Romance Was Born. Passion project to brand.
running a creative business
The harvest: via Vogue
Together Anna Plunkett and Luke Sales, explorers of the relationship between fashion and art, have garnered worldwide respect for their luscious runway shows and designs. Bold expressions, vibrant imagery and dreamscape-y collections have attracted style mavericks and mavens such as Cate Blanchett, Tavi Gevinson, Nicki Minaj, Karen O, MIA, Natasha Khan, Cyndi Lauper, Lily Allen, Grimes and Miley Cyrus to RWB …
At The Metropolitan Museum of Art. just to the left of the Camp: Notes on Fashion installation’s entrance is an inset display of sparkly ensembles;
“A moment of enjoyment” reads the text behind a trio of mannequins gussied up in sequins and glittering embellishments.
The two leftmost looks are by the London designer Ashish. On the right are the first pieces ever designed by an Australian label to be included in one of the museum’s Costume Institute shows. It’s a black skirtsuit—sans shirt—with rainbow plexiglass broken hearts and moons from Romance Was Born’s Spring 2015 Cooee Couture collection, inspired by the work of Australian couturier Linda Jackson. The outfit in the exhibition is a remake of a Romance Is Born runway look that designers Anna Plunkett and Luke Sales made especially for the museum.
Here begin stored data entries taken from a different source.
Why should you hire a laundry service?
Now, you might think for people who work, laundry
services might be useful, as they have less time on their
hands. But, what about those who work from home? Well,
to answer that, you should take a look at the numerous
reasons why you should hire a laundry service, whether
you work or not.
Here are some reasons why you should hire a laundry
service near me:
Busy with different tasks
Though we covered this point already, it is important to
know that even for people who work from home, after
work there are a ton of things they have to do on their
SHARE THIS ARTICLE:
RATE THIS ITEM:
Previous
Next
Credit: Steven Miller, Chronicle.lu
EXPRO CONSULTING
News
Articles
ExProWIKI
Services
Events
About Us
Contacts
“It’s a once-in-a-lifetime opportunity for us and a wonderful compliment,” the pair told Vogue Australia at the time of the show’s opening. “We’re proud to celebrate the country we were both born in and continue to live in. Of course, we understand the importance of a global audience, but it is so flattering to represent our country in this way.”
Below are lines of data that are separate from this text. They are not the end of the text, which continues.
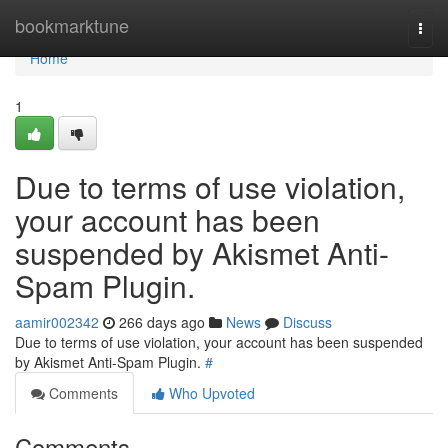
Home
bookmarktune
Togg
navi
Home
1
Due to terms of use violation,
your account has been
suspended by Akismet Anti-
Spam Plugin.
aamir002342
266 days ago
News
Discuss
Due to terms of use violation, your account has been suspended
by Akismet Anti-Spam Plugin.
#
Comments
Who Upvoted
Comments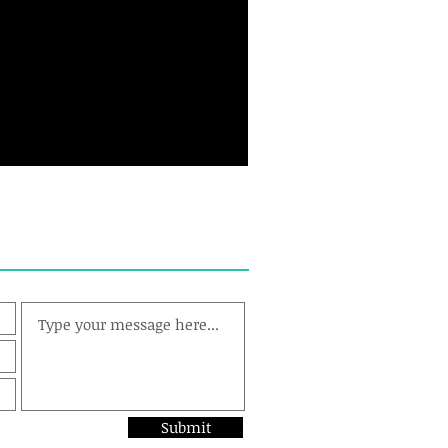
Submit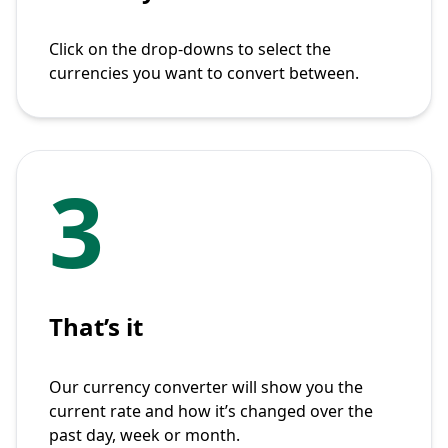
Click on the drop-downs to select the
currencies you want to convert between.
3
That’s it
Our currency converter will show you the
current rate and how it’s changed over the
past day, week or month.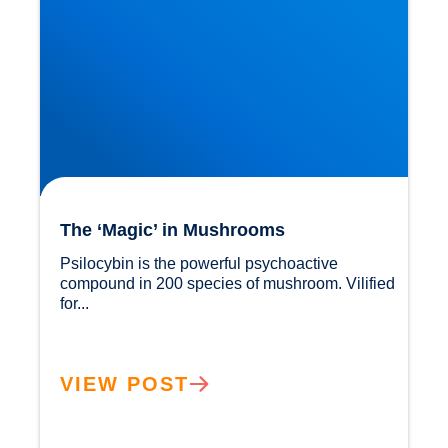
The ‘Magic’ in Mushrooms
Psilocybin is the powerful psychoactive 
compound in 200 species of mushroom. Vilified 
for...				
VIEW POST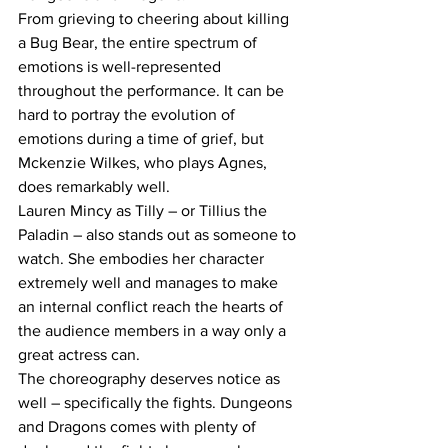
From grieving to cheering about killing 
a Bug Bear, the entire spectrum of 
emotions is well-represented 
throughout the performance. It can be 
hard to portray the evolution of 
emotions during a time of grief, but 
Mckenzie Wilkes, who plays Agnes, 
does remarkably well.
Lauren Mincy as Tilly – or Tillius the 
Paladin – also stands out as someone to 
watch. She embodies her character 
extremely well and manages to make 
an internal conflict reach the hearts of 
the audience members in a way only a 
great actress can.
The choreography deserves notice as 
well – specifically the fights. Dungeons 
and Dragons comes with plenty of 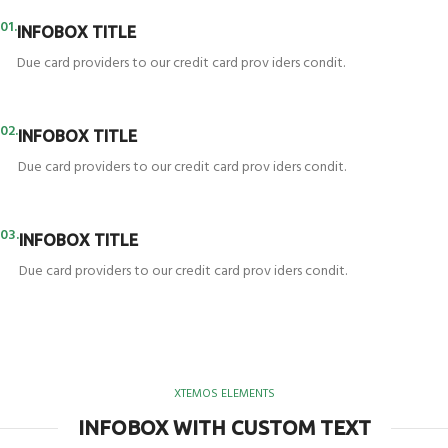
01.
INFOBOX TITLE
Due card providers to our credit card prov iders condit.
02.
INFOBOX TITLE
Due card providers to our credit card prov iders condit.
03.
INFOBOX TITLE
Due card providers to our credit card prov iders condit.
XTEMOS ELEMENTS
INFOBOX WITH CUSTOM TEXT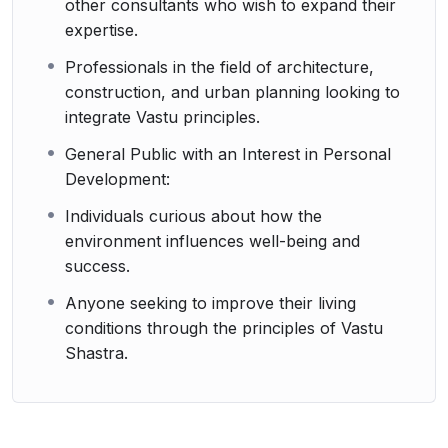
other consultants who wish to expand their
expertise.
Professionals in the field of architecture,
construction, and urban planning looking to
integrate Vastu principles.
General Public with an Interest in Personal
Development:
Individuals curious about how the
environment influences well-being and
success.
Anyone seeking to improve their living
conditions through the principles of Vastu
Shastra.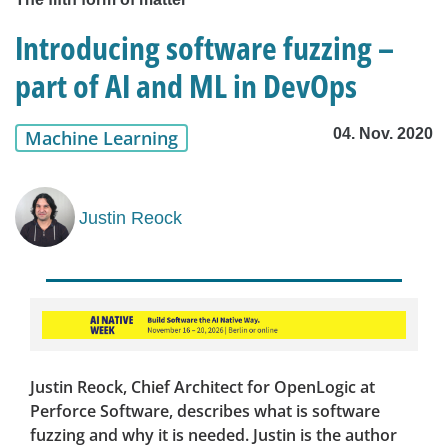
Introducing software fuzzing –
part of AI and ML in DevOps
04. Nov. 2020
Machine Learning
Justin Reock
Justin Reock, Chief Architect for OpenLogic at
Perforce Software, describes what is software
fuzzing and why it is needed. Justin is the author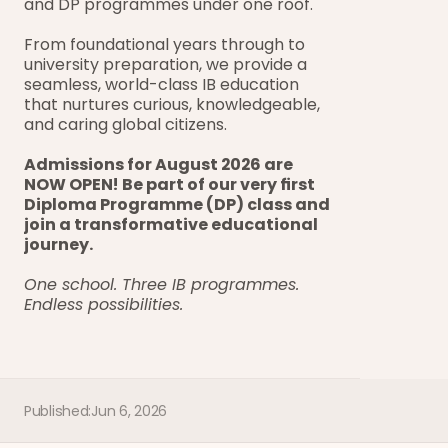
and DP programmes under one roof.
From foundational years through to 
university preparation, we provide a 
seamless, world-class IB education 
that nurtures curious, knowledgeable, 
and caring global citizens.
Admissions for August 2026 are 
NOW OPEN! Be part of our very first 
Diploma Programme (DP) class and 
join a transformative educational 
journey.
One school. Three IB programmes. 
Endless possibilities.
Published:
Jun 6, 2026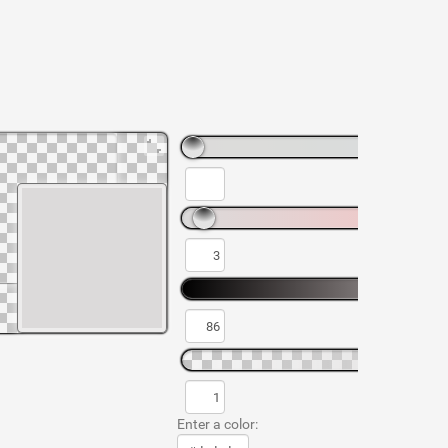
Enter a color:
On a sunny autumn day in Sydney, just after the Camp show had opened in springy New York, Plunkett and Sales were perched on a different museum’s steps. Sydney’s Powerhouse Museum, known for its science displays and pop-culture exhibits, also doubles as one of Oz’s best fashion resources. In recent years it has staged shows that feature the wardrobe of Isabella Blow and celebrated the career of Akira Isogawa.
But more exciting than what goes on display is what’s in storage. Across the road, through some security guards and many locked doors, the Powerhouse houses the costumes from every single Baz Luhrmann film, as well as a treasure trove of historical dress. Somewhere between the 18th-century Australiana and Leonardo DiCaprio’s famous Hawaiian shirt from Romeo + Juliet is also a cache of Romance Was Born pieces.
Handlers are shuffling a rack holding a dozen or so of Plunkett and Sales’s favourite designs. “That one is the Cate Blan-ket,” says Sales. The knit dress has quite the backstory: In 2009, [Cate] Blanchett wore it to an exhibition opening in Melbourne; a local tabloid invented the moniker, and the press went wild.
Plunkett and Sales seem pleased by the pun. As they tell it, their Romance Is Born project is sort of like an in-joke gone serious. They just never really thought that two best friends with wicked creative streaks would become a business, let alone a brand recognised by The Met.
As fashion students at the then East Sydney Technical College Plunkett and Sales met at a dance party. By 2003 they had dressed Karen O of the Yeah Yeah Yeahs in a googly-eye top for a concert in Sydney. Two years later they entered a fashion competition in Italy and needed to come up with a name.
“We were at a stage in our lives when we were really into going out and having fun. The [name comes from the] whole idea of the heightened feeling of that,” Plunkett remembers. “We just thought it was hilarious as well. There’s a lot of humour and fun in our work.”
They pulled the words Romance Was Born off a pin Sales’s cousin had bought in Chinatown. “We just thought it was funny and cute,” he says. “It was a joke, but as time went by, it came to emulate everything we wanted to achieve.”
Nearly 15 years later the joke is on them, in a way, because a pair of mates who loved “hanging out and making crap” have become the most powerful voices in Australian fashion. They have dressed celebrities, made the cover of Vogue’s Australian imprint, and turned their passion project into an international business [including …] a couture show in Paris.
Plunkett and Sales have managed to structure Romance Was Born as a fully fledged business that balances their creative urges with the realities of retail.
“The last five years have been when we both realized that this is what we want to be our career,” says Sales. “We always loved the idea of fashion. We’ve only just realized recently that clothing is what we’re in the business of.”
Growth means thinking about what’s commercial and what’s not. “It’s a balancing act,” says Plunkett. “Branding is something we’ve been talking about more seriously recently because that’s such a big part. We don’t sit down and think, ‘What’s the mood of the season?’ or, ‘Who is the model of the season?’ We’re just so concentrated on the garments, but I think it’s so important to have a sense of what a brand means.”